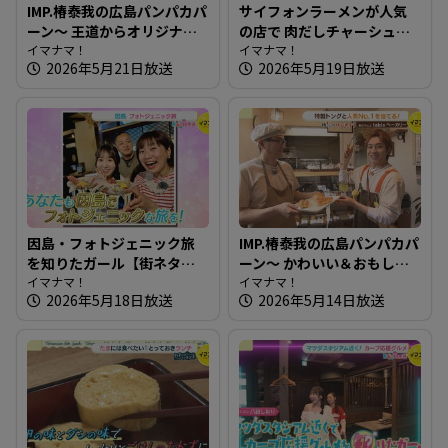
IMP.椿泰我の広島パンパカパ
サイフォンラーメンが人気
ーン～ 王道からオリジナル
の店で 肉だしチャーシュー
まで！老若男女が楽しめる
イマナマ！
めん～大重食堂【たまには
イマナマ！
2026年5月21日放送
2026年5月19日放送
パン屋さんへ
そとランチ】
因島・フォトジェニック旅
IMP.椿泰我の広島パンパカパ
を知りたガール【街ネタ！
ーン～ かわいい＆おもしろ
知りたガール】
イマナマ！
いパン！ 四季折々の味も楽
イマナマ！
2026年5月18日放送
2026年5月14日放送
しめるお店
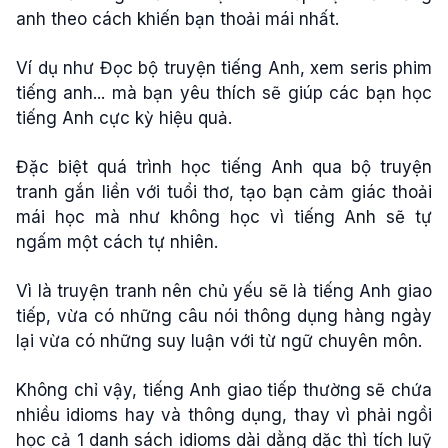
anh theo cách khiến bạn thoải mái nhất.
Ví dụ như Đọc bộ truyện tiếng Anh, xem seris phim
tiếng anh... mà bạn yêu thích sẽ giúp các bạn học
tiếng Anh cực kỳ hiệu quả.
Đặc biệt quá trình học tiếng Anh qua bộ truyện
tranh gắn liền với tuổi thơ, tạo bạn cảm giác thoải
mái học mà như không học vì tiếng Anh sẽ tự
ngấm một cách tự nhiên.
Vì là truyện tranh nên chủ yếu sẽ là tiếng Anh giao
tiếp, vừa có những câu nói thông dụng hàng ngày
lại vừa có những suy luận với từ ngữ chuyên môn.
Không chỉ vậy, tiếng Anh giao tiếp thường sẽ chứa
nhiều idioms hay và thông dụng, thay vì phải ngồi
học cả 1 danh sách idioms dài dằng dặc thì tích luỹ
==*==
= What is required =
Give back the material above exactly as it appears, minus the pictures.

= Output =
IMP.椿泰我の広島パンパカパ
サイフォンラーメンが人気
ーン～ 王道からオリジナル
の店で 肉だしチャーシュー
まで！老若男女が楽しめる
イマナマ！
めん～大重食堂【たまには
イマナマ！
2026年5月21日放送
2026年5月19日放送
パン屋さんへ
そとランチ】
因島・フォトジェニック旅
IMP.椿泰我の広島パンパカパ
を知りたガール【街ネタ！
ーン～ かわいい＆おもしろ
知りたガール】
イマナマ！
いパン！ 四季折々の味も楽
イマナマ！
2026年5月18日放送
2026年5月14日放送
しめるお店
anh theo cách khiến bạn thoải mái nhất.
Ví dụ như Đọc bộ truyện tiếng Anh, xem seris phim
tiếng anh... mà bạn yêu thích sẽ giúp các bạn học
tiếng Anh cực kỳ hiệu quả.
Đặc biệt quá trình học tiếng Anh qua bộ truyện
tranh gắn liền với tuổi thơ, tạo bạn cảm giác thoải
mái học mà như không học vì tiếng Anh sẽ tự
ngấm một cách tự nhiên.
Vì là truyện tranh nên chủ yếu sẽ là tiếng Anh giao
tiếp, vừa có những câu nói thông dụng hàng ngày
lại vừa có những suy luận với từ ngữ chuyên môn.
Không chỉ vậy, tiếng Anh giao tiếp thường sẽ chứa
nhiều idioms hay và thông dụng, thay vì phải ngồi
học cả 1 danh sách idioms dài dằng dặc thì tích luỹ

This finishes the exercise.